● **Input for this task**:

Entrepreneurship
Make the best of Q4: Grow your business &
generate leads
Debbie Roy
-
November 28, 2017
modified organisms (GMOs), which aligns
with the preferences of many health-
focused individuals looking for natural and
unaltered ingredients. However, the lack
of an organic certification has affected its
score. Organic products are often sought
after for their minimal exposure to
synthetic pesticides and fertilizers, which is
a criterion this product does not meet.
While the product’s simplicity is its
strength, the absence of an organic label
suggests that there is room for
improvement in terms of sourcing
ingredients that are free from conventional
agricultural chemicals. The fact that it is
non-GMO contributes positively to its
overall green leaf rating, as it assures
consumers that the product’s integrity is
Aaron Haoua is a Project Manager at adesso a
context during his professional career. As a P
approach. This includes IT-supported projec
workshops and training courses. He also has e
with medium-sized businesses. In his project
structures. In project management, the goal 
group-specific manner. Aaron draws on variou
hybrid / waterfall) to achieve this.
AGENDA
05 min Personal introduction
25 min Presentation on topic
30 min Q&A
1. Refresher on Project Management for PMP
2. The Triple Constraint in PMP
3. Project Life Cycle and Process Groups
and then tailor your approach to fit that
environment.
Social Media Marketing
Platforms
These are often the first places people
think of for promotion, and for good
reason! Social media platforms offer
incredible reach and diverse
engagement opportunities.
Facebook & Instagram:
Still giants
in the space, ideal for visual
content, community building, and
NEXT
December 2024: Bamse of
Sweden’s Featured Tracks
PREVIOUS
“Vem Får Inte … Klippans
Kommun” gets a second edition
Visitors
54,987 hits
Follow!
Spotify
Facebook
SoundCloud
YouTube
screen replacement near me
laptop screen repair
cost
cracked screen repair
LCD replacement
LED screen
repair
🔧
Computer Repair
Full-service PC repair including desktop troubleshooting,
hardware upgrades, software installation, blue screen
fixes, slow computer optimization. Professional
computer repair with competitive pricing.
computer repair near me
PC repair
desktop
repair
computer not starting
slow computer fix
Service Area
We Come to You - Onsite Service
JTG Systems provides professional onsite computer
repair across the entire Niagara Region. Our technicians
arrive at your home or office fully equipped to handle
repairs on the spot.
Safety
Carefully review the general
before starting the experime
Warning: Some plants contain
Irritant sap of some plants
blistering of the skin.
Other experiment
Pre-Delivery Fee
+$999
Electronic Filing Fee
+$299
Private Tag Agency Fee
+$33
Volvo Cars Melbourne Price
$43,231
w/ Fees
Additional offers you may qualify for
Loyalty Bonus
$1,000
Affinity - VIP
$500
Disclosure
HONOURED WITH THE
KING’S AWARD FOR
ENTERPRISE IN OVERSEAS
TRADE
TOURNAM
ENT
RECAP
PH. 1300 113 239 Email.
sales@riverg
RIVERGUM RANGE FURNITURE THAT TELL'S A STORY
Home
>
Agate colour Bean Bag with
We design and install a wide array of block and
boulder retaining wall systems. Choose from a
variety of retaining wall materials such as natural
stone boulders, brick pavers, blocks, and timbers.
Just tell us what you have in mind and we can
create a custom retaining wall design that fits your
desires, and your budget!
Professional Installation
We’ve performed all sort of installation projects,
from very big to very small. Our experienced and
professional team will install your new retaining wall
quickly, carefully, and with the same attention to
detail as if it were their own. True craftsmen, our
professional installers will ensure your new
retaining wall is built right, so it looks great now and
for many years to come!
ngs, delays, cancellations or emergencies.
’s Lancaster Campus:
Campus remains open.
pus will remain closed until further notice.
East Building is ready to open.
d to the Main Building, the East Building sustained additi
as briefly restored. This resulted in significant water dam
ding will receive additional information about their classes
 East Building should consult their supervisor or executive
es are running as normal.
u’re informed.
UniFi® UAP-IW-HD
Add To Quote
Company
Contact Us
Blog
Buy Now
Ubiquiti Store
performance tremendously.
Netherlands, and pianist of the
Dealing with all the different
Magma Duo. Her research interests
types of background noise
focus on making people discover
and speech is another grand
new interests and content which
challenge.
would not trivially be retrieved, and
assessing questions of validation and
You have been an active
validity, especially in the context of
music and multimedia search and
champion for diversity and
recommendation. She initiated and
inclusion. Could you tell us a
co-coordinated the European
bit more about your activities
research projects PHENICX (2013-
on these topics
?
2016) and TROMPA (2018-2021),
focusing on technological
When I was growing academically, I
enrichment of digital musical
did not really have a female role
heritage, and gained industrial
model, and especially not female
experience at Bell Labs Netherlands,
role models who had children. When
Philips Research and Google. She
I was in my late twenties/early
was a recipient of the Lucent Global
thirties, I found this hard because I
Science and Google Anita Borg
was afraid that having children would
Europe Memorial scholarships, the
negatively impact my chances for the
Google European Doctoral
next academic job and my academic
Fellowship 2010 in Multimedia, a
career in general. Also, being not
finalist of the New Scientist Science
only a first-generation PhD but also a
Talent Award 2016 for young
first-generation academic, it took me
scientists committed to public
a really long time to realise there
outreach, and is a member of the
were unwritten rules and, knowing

● **What is needed**: Each entry above needs to be duplicated verbatim.

● **Answer below**:
Entrepreneurship
Make the best of Q4: Grow your business &
generate leads
Debbie Roy
-
November 28, 2017
modified organisms (GMOs), which aligns
with the preferences of many health-
focused individuals looking for natural and
unaltered ingredients. However, the lack
of an organic certification has affected its
score. Organic products are often sought
after for their minimal exposure to
synthetic pesticides and fertilizers, which is
a criterion this product does not meet.
While the product’s simplicity is its
strength, the absence of an organic label
suggests that there is room for
improvement in terms of sourcing
ingredients that are free from conventional
agricultural chemicals. The fact that it is
non-GMO contributes positively to its
overall green leaf rating, as it assures
consumers that the product’s integrity is
Aaron Haoua is a Project Manager at adesso a
context during his professional career. As a P
approach. This includes IT-supported projec
workshops and training courses. He also has e
with medium-sized businesses. In his project
structures. In project management, the goal 
group-specific manner. Aaron draws on variou
hybrid / waterfall) to achieve this.
AGENDA
05 min Personal introduction
25 min Presentation on topic
30 min Q&A
1. Refresher on Project Management for PMP
2. The Triple Constraint in PMP
3. Project Life Cycle and Process Groups
and then tailor your approach to fit that
environment.
Social Media Marketing
Platforms
These are often the first places people
think of for promotion, and for good
reason! Social media platforms offer
incredible reach and diverse
engagement opportunities.
Facebook & Instagram:
Still giants
in the space, ideal for visual
content, community building, and
NEXT
December 2024: Bamse of
Sweden’s Featured Tracks
PREVIOUS
“Vem Får Inte … Klippans
Kommun” gets a second edition
Visitors
54,987 hits
Follow!
Spotify
Facebook
SoundCloud
YouTube
screen replacement near me
laptop screen repair
cost
cracked screen repair
LCD replacement
LED screen
repair
🔧
Computer Repair
Full-service PC repair including desktop troubleshooting,
hardware upgrades, software installation, blue screen
fixes, slow computer optimization. Professional
computer repair with competitive pricing.
computer repair near me
PC repair
desktop
repair
computer not starting
slow computer fix
Service Area
We Come to You - Onsite Service
JTG Systems provides professional onsite computer
repair across the entire Niagara Region. Our technicians
arrive at your home or office fully equipped to handle
repairs on the spot.
Safety
Carefully review the general
before starting the experime
Warning: Some plants contain
Irritant sap of some plants
blistering of the skin.
Other experiment
Pre-Delivery Fee
+$999
Electronic Filing Fee
+$299
Private Tag Agency Fee
+$33
Volvo Cars Melbourne Price
$43,231
w/ Fees
Additional offers you may qualify for
Loyalty Bonus
$1,000
Affinity - VIP
$500
Disclosure
HONOURED WITH THE
KING’S AWARD FOR
ENTERPRISE IN OVERSEAS
TRADE
TOURNAM
ENT
RECAP
PH. 1300 113 239 Email.
sales@riverg
RIVERGUM RANGE FURNITURE THAT TELL'S A STORY
Home
>
Agate colour Bean Bag with
We design and install a wide array of block and
boulder retaining wall systems. Choose from a
variety of retaining wall materials such as natural
stone boulders, brick pavers, blocks, and timbers.
Just tell us what you have in mind and we can
create a custom retaining wall design that fits your
desires, and your budget!
Professional Installation
We’ve performed all sort of installation projects,
from very big to very small. Our experienced and
professional team will install your new retaining wall
quickly, carefully, and with the same attention to
detail as if it were their own. True craftsmen, our
professional installers will ensure your new
retaining wall is built right, so it looks great now and
for many years to come!
ngs, delays, cancellations or emergencies.
’s Lancaster Campus:
Campus remains open.
pus will remain closed until further notice.
East Building is ready to open.
d to the Main Building, the East Building sustained additi
as briefly restored. This resulted in significant water dam
ding will receive additional information about their classes
 East Building should consult their supervisor or executive
es are running as normal.
u’re informed.
UniFi® UAP-IW-HD
Add To Quote
Company
Contact Us
Blog
Buy Now
Ubiquiti Store
performance tremendously.
Netherlands, and pianist of the
Dealing with all the different
Magma Duo. Her research interests
types of background noise
focus on making people discover
and speech is another grand
new interests and content which
challenge.
would not trivially be retrieved, and
assessing questions of validation and
You have been an active
validity, especially in the context of
music and multimedia search and
champion for diversity and
recommendation. She initiated and
inclusion. Could you tell us a
co-coordinated the European
bit more about your activities
research projects PHENICX (2013-
on these topics
?
2016) and TROMPA (2018-2021),
focusing on technological
When I was growing academically, I
enrichment of digital musical
did not really have a female role
heritage, and gained industrial
model, and especially not female
experience at Bell Labs Netherlands,
role models who had children. When
Philips Research and Google. She
I was in my late twenties/early
was a recipient of the Lucent Global
thirties, I found this hard because I
Science and Google Anita Borg
was afraid that having children would
Europe Memorial scholarships, the
negatively impact my chances for the
Google European Doctoral
next academic job and my academic
Fellowship 2010 in Multimedia, a
career in general. Also, being not
finalist of the New Scientist Science
only a first-generation PhD but also a
Talent Award 2016 for young
first-generation academic, it took me
scientists committed to public
a really long time to realise there
outreach, and is a member of the
were unwritten rules and, knowing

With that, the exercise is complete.